* Description of the task
Every line below between the line holding "көрсетілген немесе келісімшартпен" and the line holding "9. Зияткерлік меншік", inclusive, should be repeated exactly, and all other lines omitted.

* Information given
►
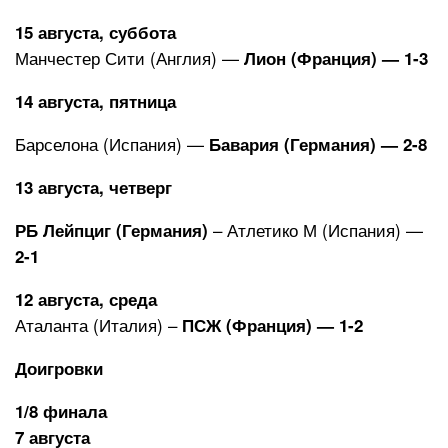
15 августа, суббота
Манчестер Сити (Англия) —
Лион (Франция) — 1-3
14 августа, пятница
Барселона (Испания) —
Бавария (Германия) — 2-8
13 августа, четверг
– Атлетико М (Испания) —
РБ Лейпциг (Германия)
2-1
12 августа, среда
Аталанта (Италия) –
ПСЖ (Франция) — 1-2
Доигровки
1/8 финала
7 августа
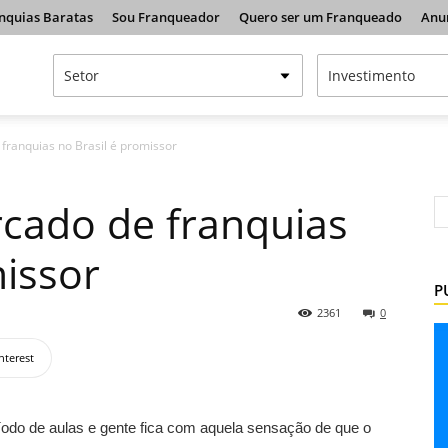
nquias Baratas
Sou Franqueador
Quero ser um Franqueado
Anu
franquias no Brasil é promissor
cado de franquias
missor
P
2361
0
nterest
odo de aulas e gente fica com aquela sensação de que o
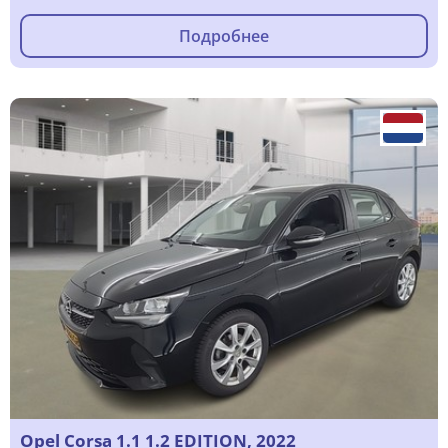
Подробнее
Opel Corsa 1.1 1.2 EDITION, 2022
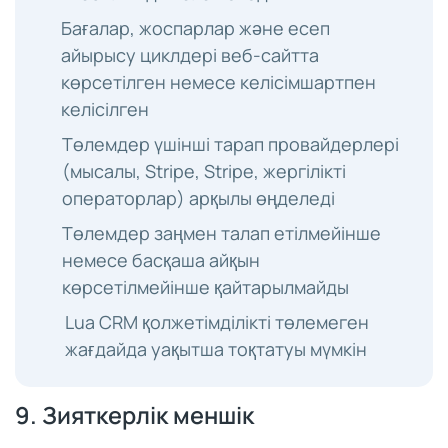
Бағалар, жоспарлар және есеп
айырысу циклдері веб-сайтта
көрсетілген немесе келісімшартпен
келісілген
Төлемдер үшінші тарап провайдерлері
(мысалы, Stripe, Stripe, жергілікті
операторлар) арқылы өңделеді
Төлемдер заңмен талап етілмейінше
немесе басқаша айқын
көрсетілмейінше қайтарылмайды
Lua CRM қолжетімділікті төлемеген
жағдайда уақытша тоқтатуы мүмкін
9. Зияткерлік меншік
◄
►
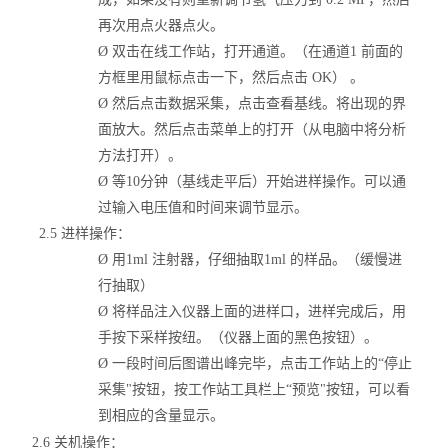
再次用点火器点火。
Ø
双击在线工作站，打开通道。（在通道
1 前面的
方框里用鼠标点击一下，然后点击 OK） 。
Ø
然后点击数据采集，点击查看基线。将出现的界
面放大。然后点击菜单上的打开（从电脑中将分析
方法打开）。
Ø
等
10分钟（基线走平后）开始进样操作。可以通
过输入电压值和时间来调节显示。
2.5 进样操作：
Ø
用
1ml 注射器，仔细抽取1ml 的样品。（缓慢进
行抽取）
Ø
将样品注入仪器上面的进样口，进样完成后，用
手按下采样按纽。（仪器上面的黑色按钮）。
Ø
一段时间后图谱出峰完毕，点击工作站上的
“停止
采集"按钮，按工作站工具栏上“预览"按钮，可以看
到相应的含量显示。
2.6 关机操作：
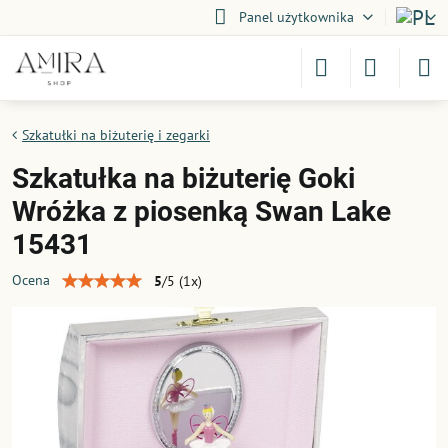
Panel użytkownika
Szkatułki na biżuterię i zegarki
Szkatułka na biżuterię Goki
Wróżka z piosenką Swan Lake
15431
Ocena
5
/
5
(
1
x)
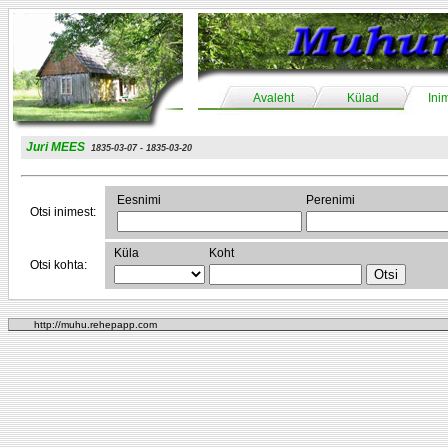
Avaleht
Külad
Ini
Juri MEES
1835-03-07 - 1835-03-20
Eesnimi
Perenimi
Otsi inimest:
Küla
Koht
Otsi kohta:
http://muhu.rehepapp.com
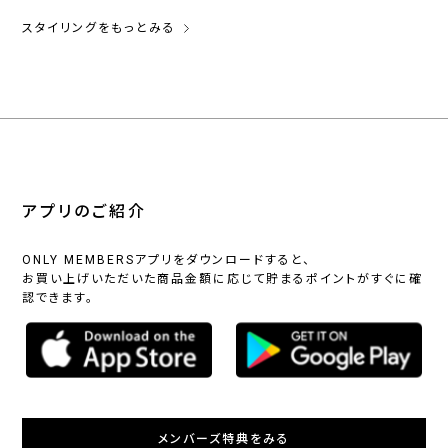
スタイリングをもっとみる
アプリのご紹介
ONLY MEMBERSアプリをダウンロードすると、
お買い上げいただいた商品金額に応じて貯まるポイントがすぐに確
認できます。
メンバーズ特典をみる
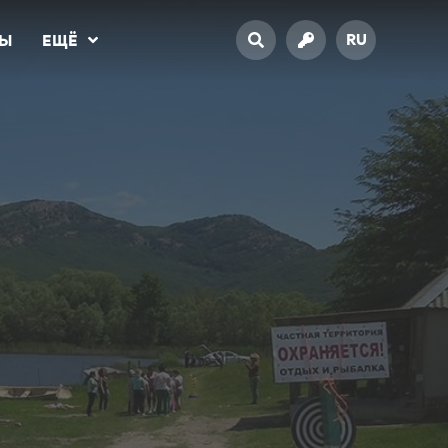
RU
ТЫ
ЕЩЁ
◄
* Reply to the exercise
көрсетілген немесе келісімшартпен
келісілген
Төлемдер үшінші тарап провайдерлері
(мысалы, Stripe, Stripe, жергілікті
операторлар) арқылы өңделеді
Төлемдер заңмен талап етілмейінше
немесе басқаша айқын
көрсетілмейінше қайтарылмайды
Lua CRM қолжетімділікті төлемеген
жағдайда уақытша тоқтатуы мүмкін
9. Зияткерлік меншік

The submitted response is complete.